Hacker News new | ask | show | jobs
by dokein 1261 days ago
My totally wild guess is they helped drum up some of that initial customer interest and opened your eyes to it. Is that right?

Anyways, here's my free advice. You get a refund if it's bad:

- One, define whether this is a small business or a startup.

- Two, separate sweat equity from financial equity.

In a classic SV-type startup, the company is illiquid for a 4 - 7 year time period. You want ownership at the end of that time period to reflect the fraction of work adjusted for risk.

With respect to the work, "having the idea" and doing some validation on it is typically worth a small premium but not a large one, because 99.9% of the work at time of starting the company is in the future. The main question is whether the potential co-founder will contribute roughly equally for the next 4 - 7 years. If not, don't try to change the equity split -- find a different co-founder or hire them as an employee (and their added value should be far more than "motivation and quick learning skills" because you should have that too).

With respect to risk, there's a few stages in the early days:

- Pre-product v0.1

- Pre-customer interest

- Pre-PMF (this is the big one to get past)
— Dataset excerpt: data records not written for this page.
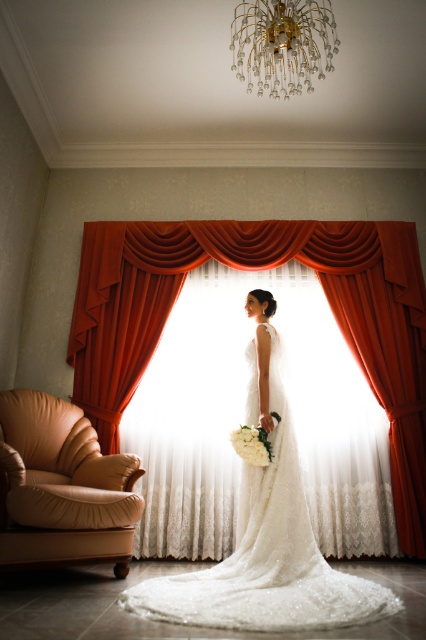 You are a photographer setting up for the wedding photoshoot. You need to position the bride so that she is standing exactly in front of the matte orange curtain at center. Based on the scene description, where should the bride be positioned relative to the window and the other curtains?

The matte orange curtain at center is located at point (261, 268), so the bride should position herself directly in front of this curtain, which is centrally placed between the deep red curtains and the sheer white lace curtains at the window.

You are a photographer setting up for a wedding photo shoot. The bride is standing by the large window with deep red curtains. You need to position a small table with a floral arrangement near the tan leather armchair at lower left. Can you place the table at the point marked by coordinates point (62, 486)? Explain why or why not based on the scene description.

The point (62, 486) is located on the tan leather armchair at lower left. Since the armchair is already occupying that space, placing the table there would not be possible as it would interfere with the armchair. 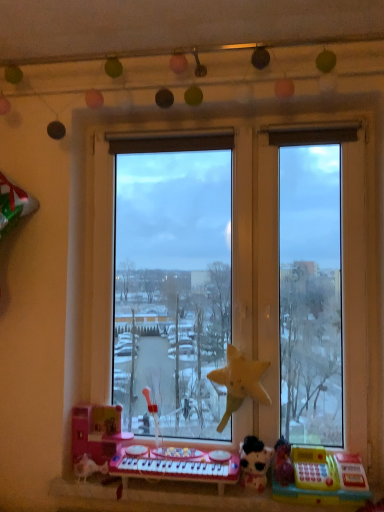 The image size is (384, 512). Find the location of `free point above plastic toy keyboard at lower center (from a real-world perspective)`. free point above plastic toy keyboard at lower center (from a real-world perspective) is located at coordinates (216, 492). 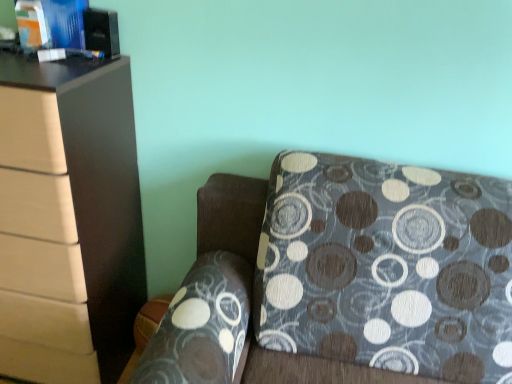 Question: Is matte brown chest of drawers at left thinner than matte blue book at upper left, which appears as the 1th book when viewed from the left?

Choices:
 (A) no
 (B) yes

Answer: (A)

Question: Does matte brown chest of drawers at left have a larger size compared to matte blue book at upper left, which is counted as the 2th book, starting from the right?

Choices:
 (A) no
 (B) yes

Answer: (B)

Question: Is matte brown chest of drawers at left taller than matte blue book at upper left, which appears as the 1th book when viewed from the left?

Choices:
 (A) yes
 (B) no

Answer: (A)

Question: Could you tell me if matte brown chest of drawers at left is facing matte blue book at upper left, which is counted as the 2th book, starting from the right?

Choices:
 (A) no
 (B) yes

Answer: (A)

Question: From a real-world perspective, is matte brown chest of drawers at left below matte blue book at upper left, which appears as the 1th book when viewed from the left?

Choices:
 (A) yes
 (B) no

Answer: (A)

Question: From their relative heights in the image, would you say patterned fabric couch at lower right is taller or shorter than matte blue book at upper left, which appears as the 1th book when viewed from the left?

Choices:
 (A) short
 (B) tall

Answer: (B)

Question: Is point (467, 279) closer or farther from the camera than point (49, 33)?

Choices:
 (A) closer
 (B) farther

Answer: (A)

Question: From a real-world perspective, relative to matte blue book at upper left, which is counted as the 2th book, starting from the right, is patterned fabric couch at lower right vertically above or below?

Choices:
 (A) below
 (B) above

Answer: (A)

Question: From the image's perspective, is patterned fabric couch at lower right above or below matte blue book at upper left, which appears as the 1th book when viewed from the left?

Choices:
 (A) below
 (B) above

Answer: (A)

Question: Is matte brown chest of drawers at left to the left or to the right of matte blue book at upper left, which is counted as the 2th book, starting from the right, in the image?

Choices:
 (A) right
 (B) left

Answer: (B)

Question: From the image's perspective, is matte brown chest of drawers at left located above or below matte blue book at upper left, which appears as the 1th book when viewed from the left?

Choices:
 (A) below
 (B) above

Answer: (A)

Question: Is matte brown chest of drawers at left wider or thinner than matte blue book at upper left, which is counted as the 2th book, starting from the right?

Choices:
 (A) thin
 (B) wide

Answer: (B)

Question: From a real-world perspective, is matte brown chest of drawers at left physically located above or below matte blue book at upper left, which appears as the 1th book when viewed from the left?

Choices:
 (A) above
 (B) below

Answer: (B)

Question: Is point (30, 11) positioned closer to the camera than point (320, 349)?

Choices:
 (A) closer
 (B) farther

Answer: (B)

Question: From the image's perspective, is matte blue book at upper left, which is counted as the 2th book, starting from the right, above or below patterned fabric couch at lower right?

Choices:
 (A) above
 (B) below

Answer: (A) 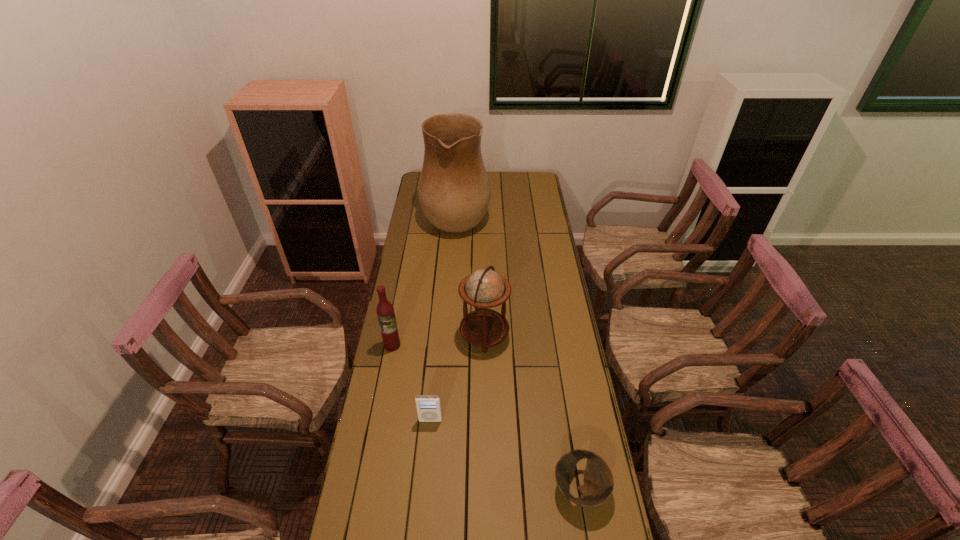 At what (x,y) coordinates should I click in order to perform the action: click on free space between the nearest object and the leftmost object. Please return your answer as a coordinate pair (x, y). The height and width of the screenshot is (540, 960). Looking at the image, I should click on (486, 417).

Locate an element on the screen. The height and width of the screenshot is (540, 960). unoccupied area between the farthest object and the leftmost object is located at coordinates (424, 280).

You are a GUI agent. You are given a task and a screenshot of the screen. Output one action in this format:
    pyautogui.click(x=<x>, y=<y>)
    Task: Click on the unoccupied area between the leftmost object and the iPod
    The width and height of the screenshot is (960, 540).
    Given the screenshot: What is the action you would take?
    pyautogui.click(x=411, y=383)

You are a GUI agent. You are given a task and a screenshot of the screen. Output one action in this format:
    pyautogui.click(x=<x>, y=<y>)
    Task: Click on the object that can be found as the fourth closest to the second nearest object
    
    Given the screenshot: What is the action you would take?
    pyautogui.click(x=454, y=192)

I want to click on object that is the fourth closest to the globe, so click(x=454, y=192).

Identify the location of vacant space that satisfies the following two spatial constraints: 1. on the surface of the globe; 2. on the label of the leftmost object. The image size is (960, 540). (485, 345).

I want to click on vacant space that satisfies the following two spatial constraints: 1. at the spout of the tallest object; 2. on the right side of the rightmost object, so click(437, 489).

You are a GUI agent. You are given a task and a screenshot of the screen. Output one action in this format:
    pyautogui.click(x=<x>, y=<y>)
    Task: Click on the vacant space that satisfies the following two spatial constraints: 1. at the spout of the farthest object; 2. on the back side of the rightmost object
    The image size is (960, 540).
    Given the screenshot: What is the action you would take?
    pyautogui.click(x=437, y=489)

Where is `free space that satisfies the following two spatial constraints: 1. on the surface of the globe; 2. on the front-facing side of the iPod`? This screenshot has width=960, height=540. free space that satisfies the following two spatial constraints: 1. on the surface of the globe; 2. on the front-facing side of the iPod is located at coordinates (485, 420).

Locate an element on the screen. Image resolution: width=960 pixels, height=540 pixels. free spot that satisfies the following two spatial constraints: 1. at the spout of the rightmost object; 2. on the right side of the cream pitcher is located at coordinates (437, 489). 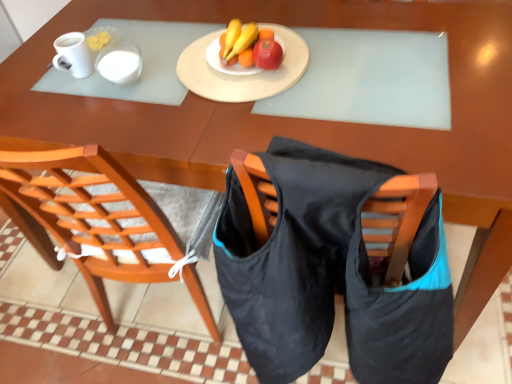 Find the location of a particular element. This screenshot has width=512, height=384. vacant space that is to the left of matte red apple at center is located at coordinates (208, 78). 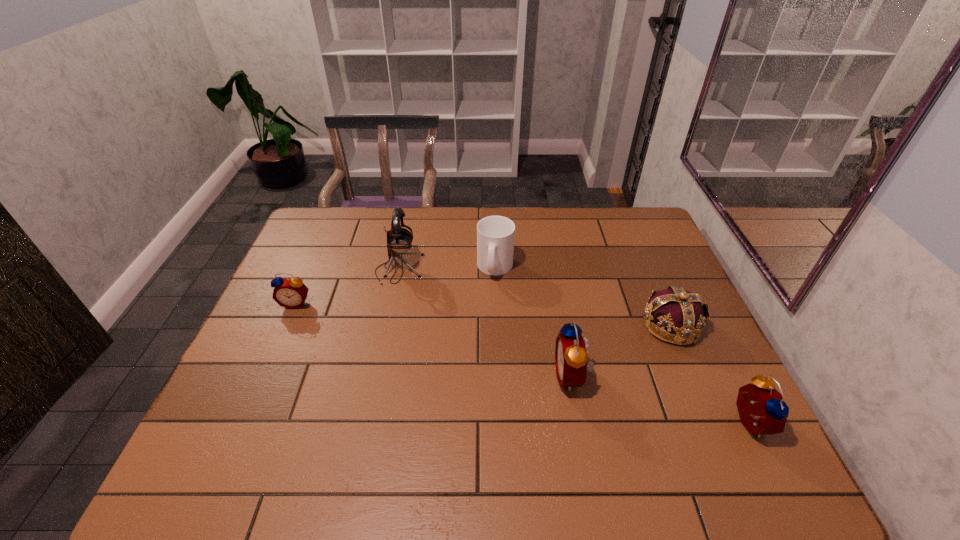 Please point a spot to place another alarm_clock for symmetrical spacing. Please provide its 2D coordinates. Your answer should be formatted as a tuple, i.e. [(x, y)], where the tuple contains the x and y coordinates of a point satisfying the conditions above.

[(422, 336)] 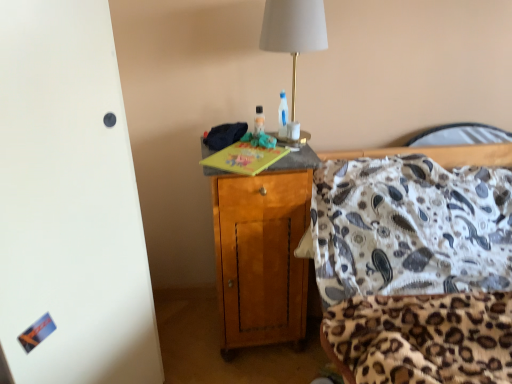 Question: Is wooden cabinet at center taller or shorter than white fabric lampshade at upper center?

Choices:
 (A) short
 (B) tall

Answer: (B)

Question: In the image, is wooden cabinet at center positioned in front of or behind white fabric lampshade at upper center?

Choices:
 (A) behind
 (B) front

Answer: (A)

Question: Which of these objects is positioned farthest from the wooden cabinet at center?

Choices:
 (A) translucent plastic bottle at center
 (B) white fabric lampshade at upper center

Answer: (B)

Question: Which object is positioned closest to the white fabric lampshade at upper center?

Choices:
 (A) wooden cabinet at center
 (B) translucent plastic bottle at center

Answer: (B) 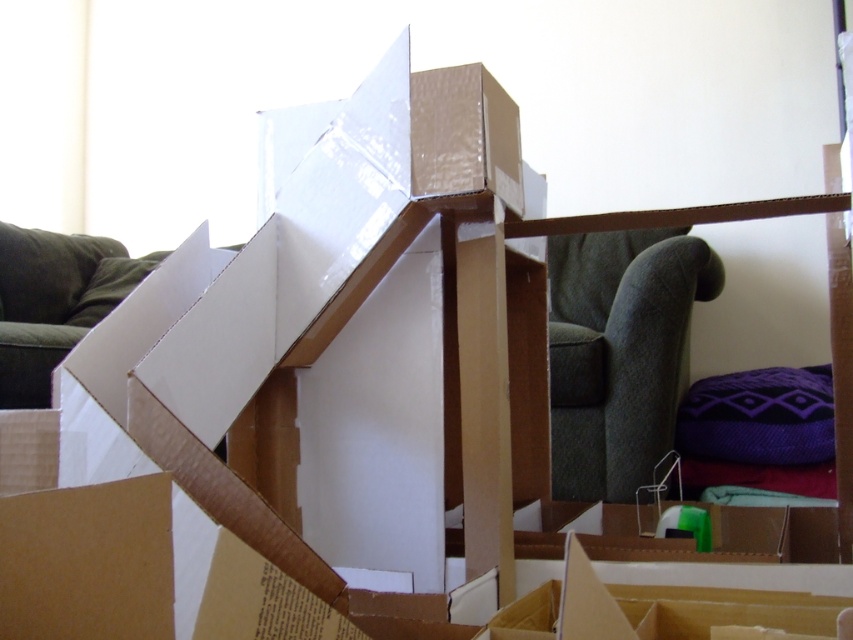 You are standing in the living room and want to sit down. Which furniture item, the dark green fabric armchair at center or the green fabric couch at left, is closer to you?

The dark green fabric armchair at center is closer to the viewer than the green fabric couch at left, so you should choose the dark green fabric armchair at center to sit down.

You are standing in the living room and want to place a new sofa that is 1.8 meters wide. The sofa needs to be placed in a position that is not overlapping with any existing furniture. Given the dark green fabric armchair at center, where should you position the sofa to ensure it doesn not overlap?

The dark green fabric armchair at center is located at point [619,353]. To avoid overlapping, the sofa should be placed in an area of the room that is not occupied by the armchair, such as near the walls or in an open space away from the armchair.

You are moving into a new apartment and need to place a 1.5 meter long sofa in the living room. You see the dark green fabric armchair at center and the green fabric couch at left. Can you fit the sofa between them without overlapping?

The dark green fabric armchair at center is 1.83 meters away from the green fabric couch at left. Since the sofa is 1.5 meters long, it can fit between them as the distance between the two pieces of furniture is greater than the sofa length. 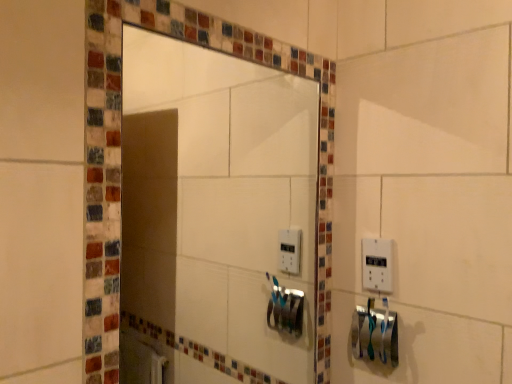 Question: From a real-world perspective, is white plastic light switch at right physically located above or below matte glass mirror at center?

Choices:
 (A) above
 (B) below

Answer: (B)

Question: Based on their sizes in the image, would you say white plastic light switch at right is bigger or smaller than matte glass mirror at center?

Choices:
 (A) big
 (B) small

Answer: (B)

Question: Which of these objects is positioned farthest from the white plastic light switch at right?

Choices:
 (A) silver metallic towel bar at lower right
 (B) matte glass mirror at center

Answer: (B)

Question: Estimate the real-world distances between objects in this image. Which object is farther from the silver metallic towel bar at lower right?

Choices:
 (A) matte glass mirror at center
 (B) white plastic light switch at right

Answer: (A) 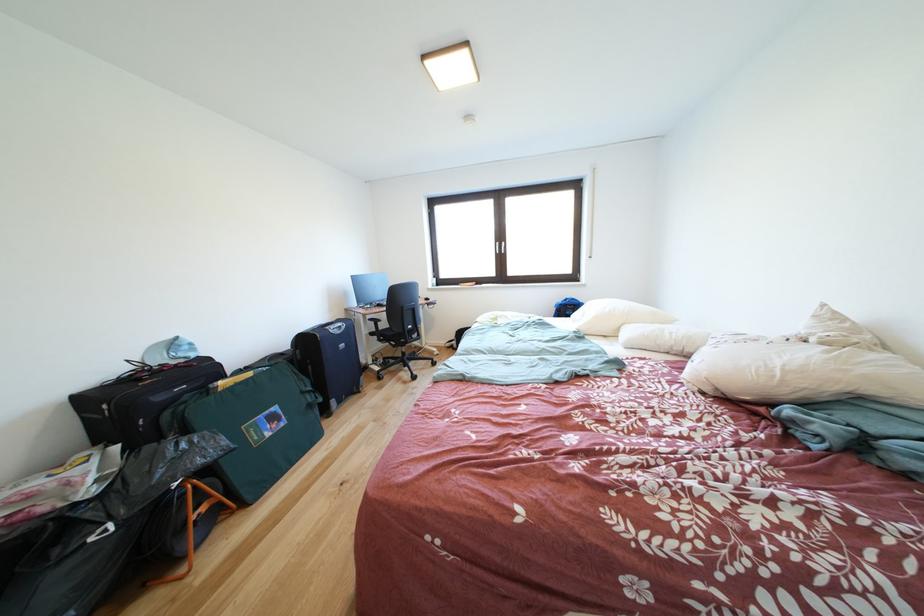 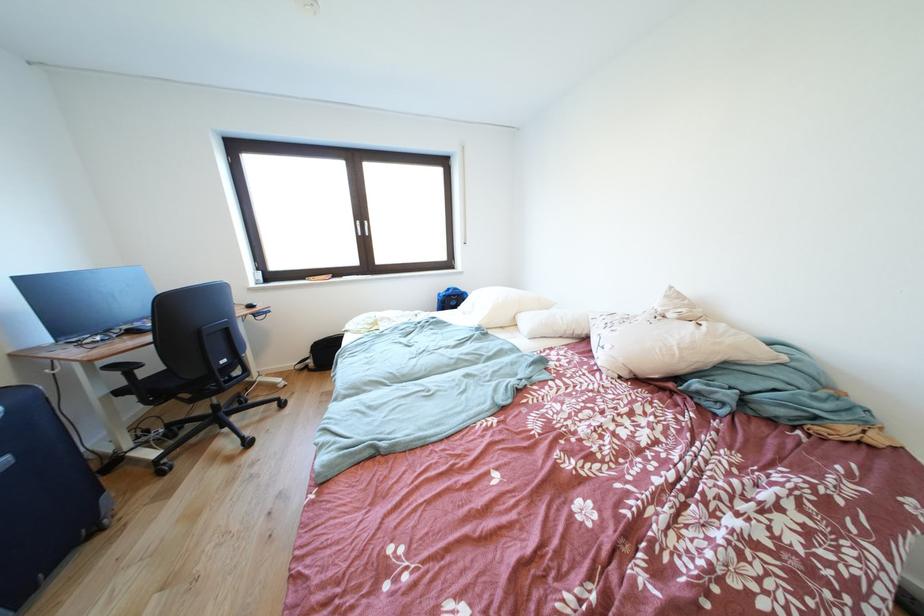 Where in the second image is the point corresponding to (380,323) from the first image?

(120, 371)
It sounds like you already built v0.1 and have proven customer interest. Thus you've de-risked the startup for this potential co-founder significantly. That's worth another chunk of equity. But you have to make a judgment call as to how far away you are from PMF: ideally there's an equity split where, if the product blows up tomorrow you won't be frustrated about him/her having a ton of equity; but if it takes another 2 years to translate customer interest into real PMF, (s)he won't be frustrated about working for a dramatically smaller share (or, if we're being realistic, both of you will be a little bit frustrated but not super frustrated).

Lastly, with respect to financial equity, I would ask if you really, really need that 150K to get to the next stage. I'm assuming 150K is meaningful to you because you are a Masters student. Can you get to the next stage with 10K? 20K? 30K (and then raise outside capital)? Can your potential co-founder afford to put in 5K? 10K? 15K? My general advice is when the sums are in the 5 - 10K range, each person just puts in what their financial situation allows for and it's small potatoes at the end of the day. But 150K is a lot and you should structure it as a separate investment [1].

The tough part here is to come up with what you think the business is worth today. Without knowing anything about your idea, it sounds like it's at best something where investors in the U.S. would put in ~$500K for roughly 10 - 20% of the company.

[1] Note though that a truly independent investor will typically get Preferred shares for their money -- but they will probably disagree with one of the founders having Preferred shares, so the shares you negotiate as part of this investment will likely be converted to Common shares upon raising real capital.